L’opposition laïque à la circoncision n’est pas, on l’a vu, un phénomène nouveau. Cependant, l’affaire actuelle a sans doute rencontré davantage d’écho en raison des récentes polémiques sur le continent européen. Le 1er octobre dernier, le Conseil de l’Europe avait adopté une résolution assimilant la circoncision rituelle à une violation des droits de l’enfant.Fin septembre, le « Défenseur des enfants » de Suède (où vit encore une minorité juive conséquente dans la ville de Malmö) avait lui aussi demandé aux autorités de mettre un terme à cette pratique. Dans plusieurs pays comme la Norvège, le Danemark, la Suède ainsi que dans certains hôpitaux suisses, il est d’ores et déjà interdit de procéder à la circoncision en dehors du contrôle médical, la Scandinavie étant à la tête de cette mouvance laïque. En juin, un tribunal allemand de Cologne avait considéré dans son verdict que la circoncision religieuse était « une blessure corporelle passible d’une condamnation ». La chancelière allemande Angela Merkel avait ensuite cherché à rassurer la communauté juive locale (d’environ 105 000 personnes), face au tollé provoqué par cette décision. Le président Shimon Peres avait d’ailleurs fait part de son indignation à la suite de ces jugements et l’ancien Grand Rabbin ashkénaze d’Israël Yona Metzger s’était même rendu à Berlin en août dans le but d’obtenir des explications. Ces atteintes au droit religieux ont été évoquées dans la décision du tribunal rabbinique de Netanya. Les juges de cette cour avaient laissé entendre que face aux attaques médiatiques contre la brith mila dans de nombreux pays d’Europe, le peuple d’Israël se devait malgré tout de rester unanime contre ces sentences assimilables à nouvelle démonstration d’antisémitisme.

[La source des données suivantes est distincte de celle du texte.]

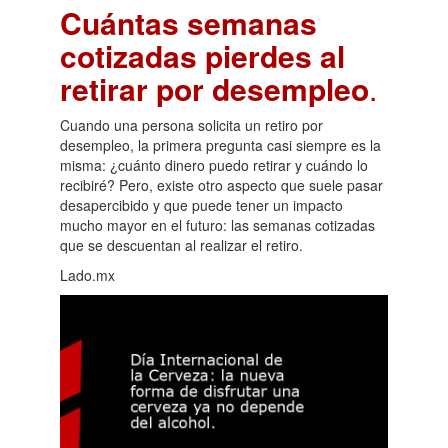
Cuántas semanas
cotizadas pierdes al
retirar por desempleo
.
Cuando una persona solicita un retiro por
desempleo, la primera pregunta casi siempre es la
misma: ¿cuánto dinero puedo retirar y cuándo lo
recibiré? Pero, existe otro aspecto que suele pasar
desapercibido y que puede tener un impacto
mucho mayor en el futuro: las semanas cotizadas
que se descuentan al realizar el retiro.
Lado.mx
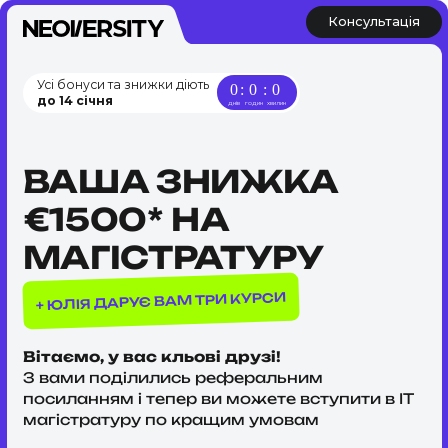
Консультація
Усі бонуси та знижки діють
0
:
0
:
0
до 14 січня
днів
годин
хвилин
ВАША ЗНИЖКА
€1500* НА
МАГІСТРАТУРУ
ДАРУЄ ВАМ ТРИ КУРСИ
ЮЛІЯ
+
Вітаємо, у вас кльові друзі!
З вами поділились реферальним
посиланням і тепер ви можете вступити в IT
магістратуру по кращим умовам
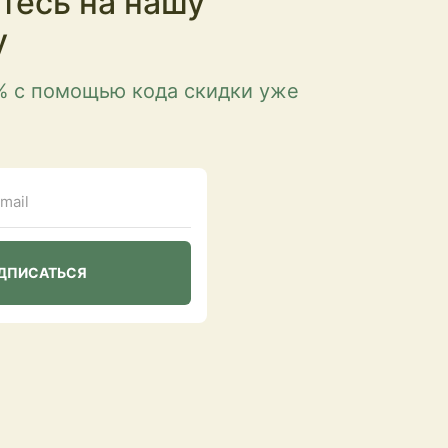
тесь на нашу
у
% с помощью кода скидки уже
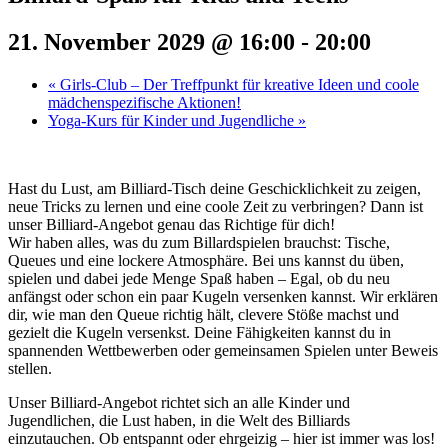
21. November 2029 @ 16:00
-
20:00
«
Girls-Club – Der Treffpunkt für kreative Ideen und coole
mädchenspezifische Aktionen!
Yoga-Kurs für Kinder und Jugendliche
»
Hast du Lust, am Billiard-Tisch deine Geschicklichkeit zu zeigen,
neue Tricks zu lernen und eine coole Zeit zu verbringen? Dann ist
unser Billiard-Angebot genau das Richtige für dich!
Wir haben alles, was du zum Billardspielen brauchst: Tische,
Queues und eine lockere Atmosphäre. Bei uns kannst du üben,
spielen und dabei jede Menge Spaß haben – Egal, ob du neu
anfängst oder schon ein paar Kugeln versenken kannst. Wir erklären
dir, wie man den Queue richtig hält, clevere Stöße machst und
gezielt die Kugeln versenkst. Deine Fähigkeiten kannst du in
spannenden Wettbewerben oder gemeinsamen Spielen unter Beweis
stellen.
Unser Billiard-Angebot richtet sich an alle Kinder und
Jugendlichen, die Lust haben, in die Welt des Billiards
einzutauchen. Ob entspannt oder ehrgeizig – hier ist immer was los!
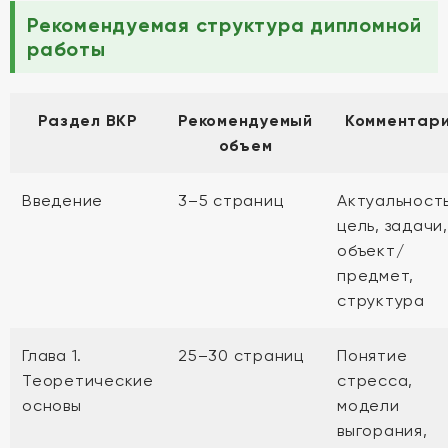
Рекомендуемая структура дипломной
работы
Раздел ВКР
Рекомендуемый
Комментар
объем
Введение
3–5 страниц
Актуальность
цель, задачи,
объект/
предмет,
структура
Глава 1.
25–30 страниц
Понятие
Теоретические
стресса,
основы
модели
выгорания,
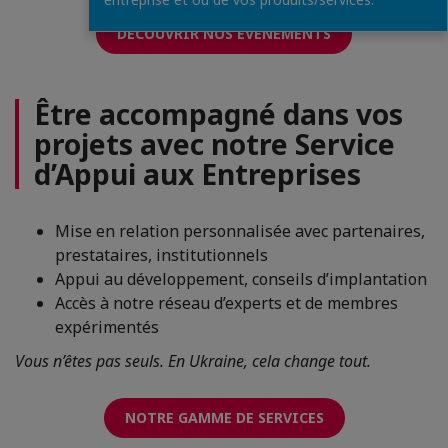
DÉCOUVRIR NOS ÉVÉNEMENTS
Être accompagné dans vos
projets avec notre Service
d’Appui aux Entreprises
Mise en relation personnalisée avec partenaires,
prestataires, institutionnels
Appui au développement, conseils d’implantation
Accès à notre réseau d’experts et de membres
expérimentés
Vous n’êtes pas seuls. En Ukraine, cela change tout.
NOTRE GAMME DE SERVICES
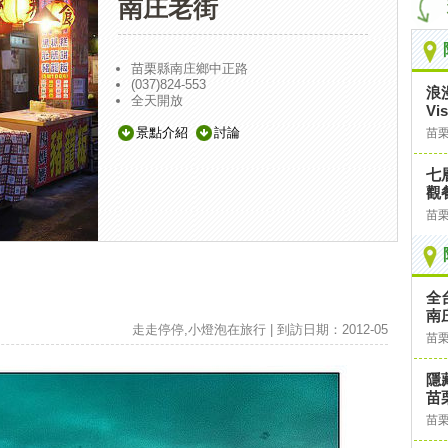
南庄老街
苗栗縣南庄鄉中正路
(037)824-553
浪
全天開放
Vi
景點介紹
討論
苗
七
觀
苗
全
南
走走停停,小燈泡在旅行 | 到訪日期：2012-05
苗
隱
苗
苗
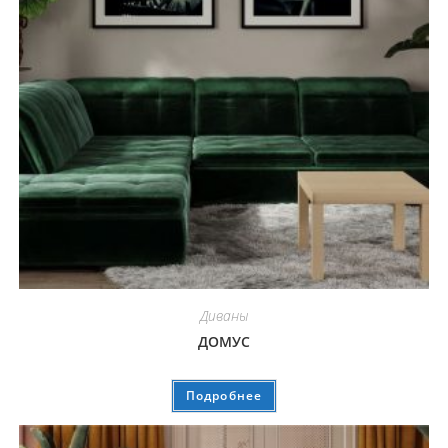
Диваны
ДОМУС
Подробнее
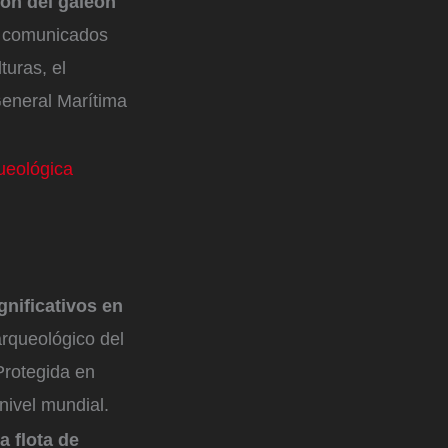
zón del galeón
on comunicados
turas, el
General Marítima
ueológica
gnificativos en
arqueológico del
Protegida en
ivel mundial.
a flota de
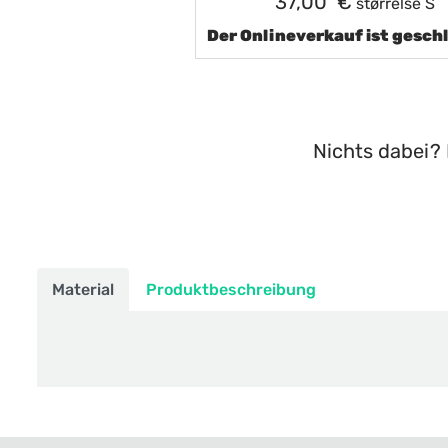
37,00 €
størrelse S
Der Onlineverkauf ist gesch
Nichts dabei? 
Material
Produktbeschreibung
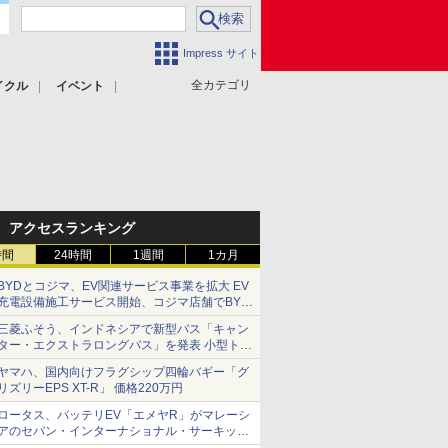
Impress サイト
全カテゴリ
イクル
イベント
アクセスランキング
時間
24時間
1週間
1カ月
BYDとコジマ、EV関連サービス事業を拡大 EV
充電設備施工サービス開始、コジマ店舗でBYD
車の展示・試乗イベントを強化
三菱ふそう、インドネシアで新型バス「キャン
ター・エクストラロングバス」を発表 小型トラ
ックベースの観光・旅客輸送向けバス
ヤマハ、国内向けフラグシップ四輪バギー「グ
リズリーEPS XT-R」 価格220万円
ロータス、バッテリEV「エメヤR」がマレーシ
アのセパン・インターナショナル・サーキット
のBEV最速タイムを樹立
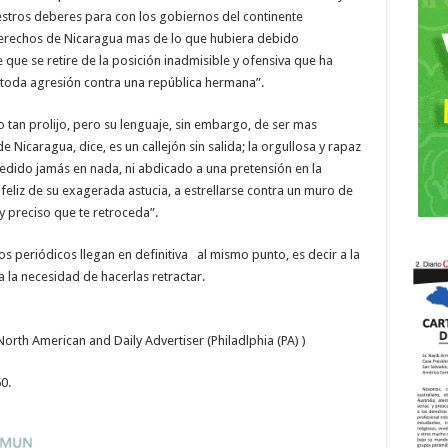
estros deberes para con los gobiernos del continente
 derechos de Nicaragua mas de lo que hubiera debido
que se retire de la posición inadmisible y ofensiva que ha
toda agresión contra una república hermana”.
o tan prolijo, pero su lenguaje, sin embargo, de ser mas
 Nicaragua, dice, es un callejón sin salida; la orgullosa y rapaz
edido jamás en nada, ni abdicado a una pretensión en la
feliz de su exagerada astucia, a estrellarse contra un muro de
y preciso que te retroceda”.
os periódicos llegan en definitiva al mismo punto, es decir a la
a la necesidad de hacerlas retractar.
rth American and Daily Advertiser (Philadlphia (PA) )
0.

Quoi qu’il en soit, cette affaire risque de continuer à faire grand bruit, certains grands médias internationaux comme The Guardian ou le Daily News et même la télévision russe, s’étant déjà intéressés à ce jugement. De nombreux groupes de soutien à Elinor ont déjà vu le jour. Un groupe Facebook favorable à la mère de famille a d’ores et déjà rassemblé près de 1 800 membres. Des manifestations ont déjà été organisées à Tel-Aviv pour soutenir cette cause, ainsi qu’à New York devant le consulat israélien. Un système de dons particulièrement suivi a été mis en place pour aider Elinor, actuellement sans ressource et au chômage, en cas de « dégel » de la sanction rabbinique. Enfin, une pétition dénonçant l’obligation légale de la circoncision a déjà rassemblé près de 34 000 signatures. Cette jurisprudence à venir risque de s’avérer fondamentale pour le devenir de l’Etat hébreu « juif et démocratique », 40 % de ses concitoyens se déclarant non-religieux et hostiles à l’emprise des tribunaux rabbiniques. Mais la question reste avant tout de savoir si un rituel fondamental du peuple juif pourra résister à l’ère postmoderne.